Constructible Numbers


Meryn Smith
Friday, April 25

Euclid's books The Elements have been the foundations of geometry for over 2000 years. During Euclid's time three famous constructions were considered: trisecting an angle, doubling the curve and squaring the circle. For centuries, people attempted these constructions using a compass an straightedge, but it wasn't until the late 1800s that they were proven impossible. Come see a modern presentation of these proofs.


Scott, James, Adam, and Casandra

Determining Matrix Products from Vector States

Adam Forland
Monday, December3

A very powerful technique in mathematics is to study an object by studying mappings on that object. In this talk we consider a set of functions mapping 2x2 matrices to the complex numbers. These functions, known as vector states, are constructed from the set of unit vectors in the comples plane. By carefully studying this space of functions, information about the product structure of the group of 2x2 unitary matrices can be deduced. Using complex numbers, linear algebra, and calculus this presentation will outline the background and proof of a construction that recovers the product structure.

The Hyperbolic Pythagorean Theorem

Casandra Naillis
Wednesday, December 5

The Pythagorean Theorem is one of the best known theorems from Euclidean geometry.

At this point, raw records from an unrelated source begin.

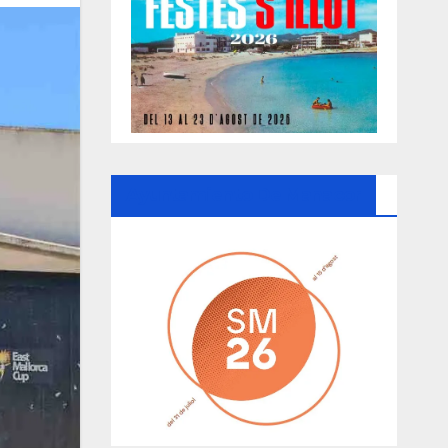
Ayuntamiento De Manacor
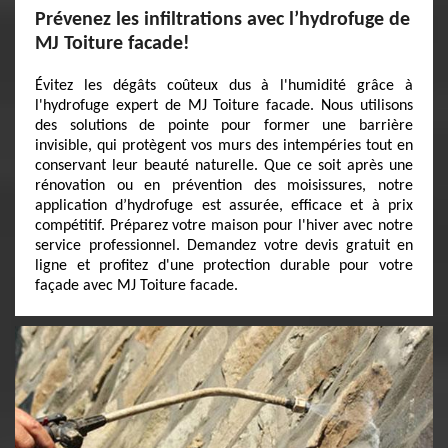
Prévenez les infiltrations avec l’hydrofuge de
MJ Toiture facade!
Évitez les dégâts coûteux dus à l'humidité grâce à
l'hydrofuge expert de MJ Toiture facade. Nous utilisons
des solutions de pointe pour former une barrière
invisible, qui protègent vos murs des intempéries tout en
conservant leur beauté naturelle. Que ce soit après une
rénovation ou en prévention des moisissures, notre
application d’hydrofuge est assurée, efficace et à prix
compétitif. Préparez votre maison pour l'hiver avec notre
service professionnel. Demandez votre devis gratuit en
ligne et profitez d'une protection durable pour votre
façade avec MJ Toiture facade.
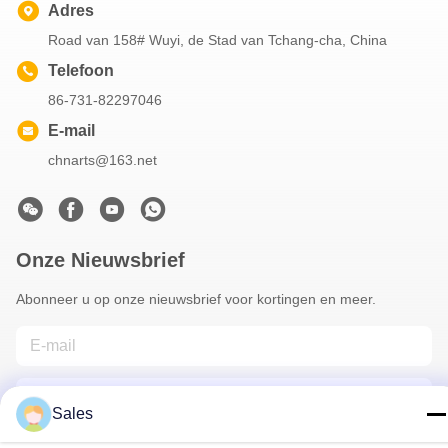
Adres
Road van 158# Wuyi, de Stad van Tchang-cha, China
Telefoon
86-731-82297046
E-mail
chnarts@163.net
Onze Nieuwsbrief
Abonneer u op onze nieuwsbrief voor kortingen en meer.
Sales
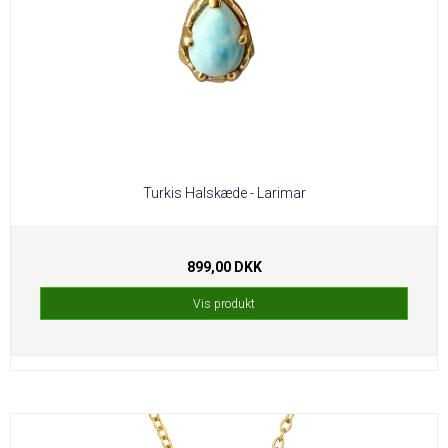
Turkis Halskæde - Larimar
899,00 DKK
Vis produkt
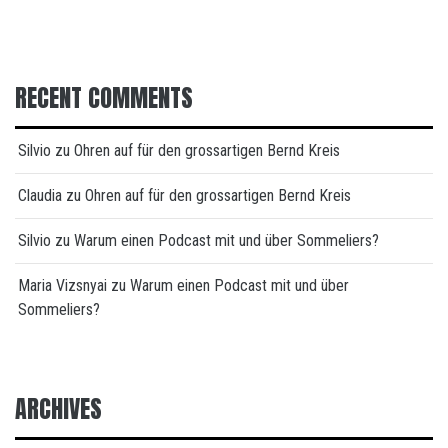
RECENT COMMENTS
Silvio
zu
Ohren auf für den grossartigen Bernd Kreis
Claudia
zu
Ohren auf für den grossartigen Bernd Kreis
Silvio
zu
Warum einen Podcast mit und über Sommeliers?
Maria Vizsnyai
zu
Warum einen Podcast mit und über
Sommeliers?
ARCHIVES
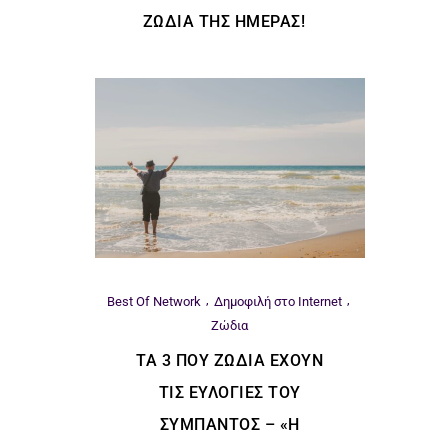
ΖΏΔΙΑ ΤΗΣ ΗΜΈΡΑΣ!
Best Of Network
Δημοφιλή στο Internet
Ζώδια
ΤΑ 3 ΠΟΥ ΖΏΔΙΑ ΈΧΟΥΝ
ΤΙΣ ΕΥΛΟΓΊΕΣ ΤΟΥ
ΣΎΜΠΑΝΤΟΣ – «Η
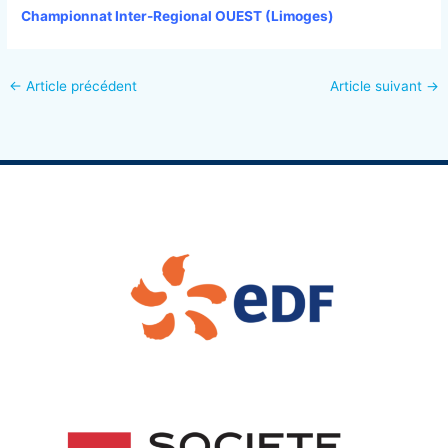
Championnat Inter-Regional OUEST (Limoges)
←
Article précédent
Article suivant
→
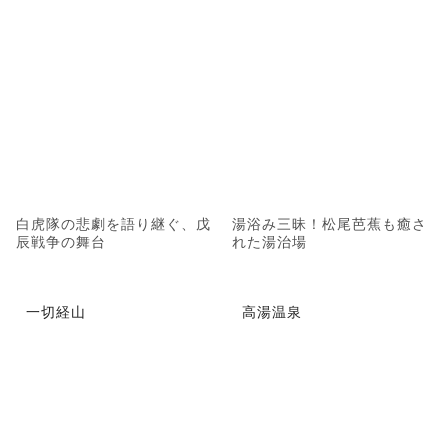
白虎隊の悲劇を語り継ぐ、戊
湯浴み三昧！松尾芭蕉も癒さ
辰戦争の舞台
れた湯治場
一切経山
高湯温泉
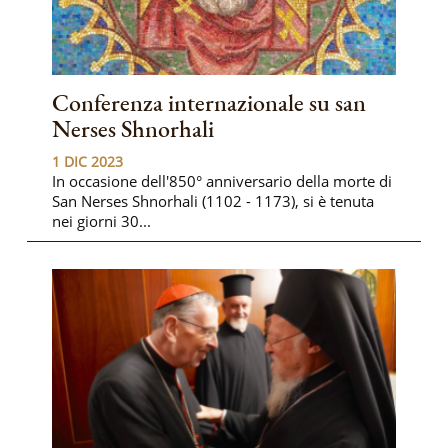
Conferenza internazionale su san
Nerses Shnorhali
1 DIC 2023
In occasione dell'850° anniversario della morte di
San Nerses Shnorhali (1102 - 1173), si è tenuta
nei giorni 30...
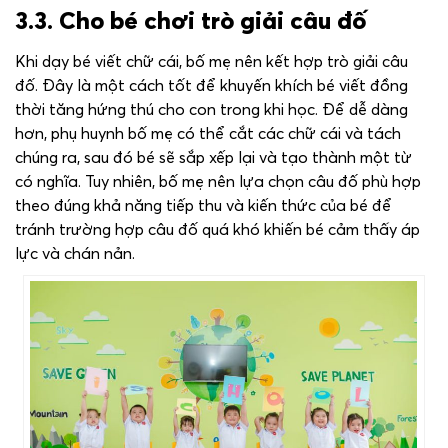
3.3. Cho bé chơi trò giải câu đố
Khi dạy bé viết chữ cái, bố mẹ nên kết hợp trò giải câu
đố. Đây là một cách tốt để khuyến khích bé viết đồng
thời tăng hứng thú cho con trong khi học. Để dễ dàng
hơn, phụ huynh bố mẹ có thể cắt các chữ cái và tách
chúng ra, sau đó bé sẽ sắp xếp lại và tạo thành một từ
có nghĩa. Tuy nhiên, bố mẹ nên lựa chọn câu đố phù hợp
theo đúng khả năng tiếp thu và kiến thức của bé để
tránh trường hợp câu đố quá khó khiến bé cảm thấy áp
lực và chán nản.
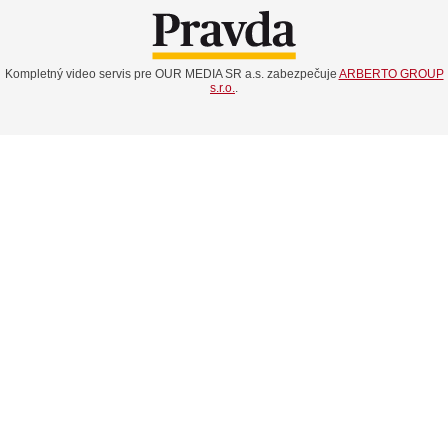
Kompletný video servis pre OUR MEDIA SR a.s. zabezpečuje
ARBERTO GROUP
s.r.o.
.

There is a similar result in hyperbolic geometry. It expresses the hyperbolic length of the hypotenuse of a hyperbolic right angled triangle as a natural“sum” of the squares of the hyperbolic lengths of the other two sides. The proof of the Hyperbolic Pythagorean Theorem will be presented using Mobius transformations and Mobius addition.

Weierstrass's Factorization Theorem

James Spotts
Monday, December 10

The fundamental theorem of algebra tells us that a polynomial equation of degree n has n zeros. This tells us that any polynomial can be expressed in terms of its zeros {x_1, x_2,..., x_n} as P(x)=a\prod_{k=1}^n (x-x_k). This leads to the more general question: can we factor functions other than polynomials in terms of their zeros? If so, then what kind of functions can be factored and how? Weierstrass's factorization theorem provides a construction that addresses these questions.

Group Law on Elliptic Curves

Scott Dahlberg
Wednesday, December 12

The points on an algebraic curve do not form a group, but elliptic curves are special because points on this curve can be used to define a group. For this to work out nicely we will not only explore the group law of rational points on elliptic curves, but also the projective plane in which we will be working. The proof of the group law will be shown both geometrically and analytically.